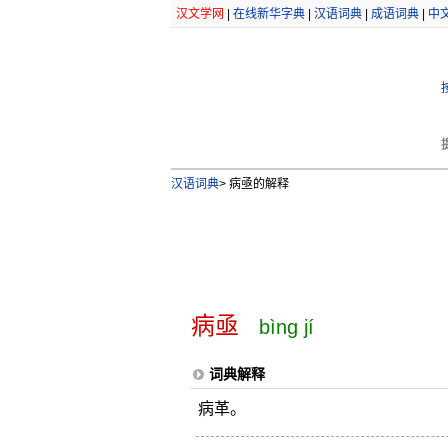
汉文学网
|
在线新华字典
|
汉语词典
|
成语词典
|
中
汉语词典
>
病亟的解释
病亟
bìng jí
词典解释
病革。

━━━━━━━━━━━━━━━━━━━━━━━━━━━━━━

WORK ITEM.
A faithful copy of all the data above is required, printed exactly and with no pictures.

REPLY TO THE TASK.
汉文学网
|
在线新华字典
|
汉语词典
|
成语词典
|
中
汉语词典
>
病亟的解释
病亟
bìng jí
词典解释
病革。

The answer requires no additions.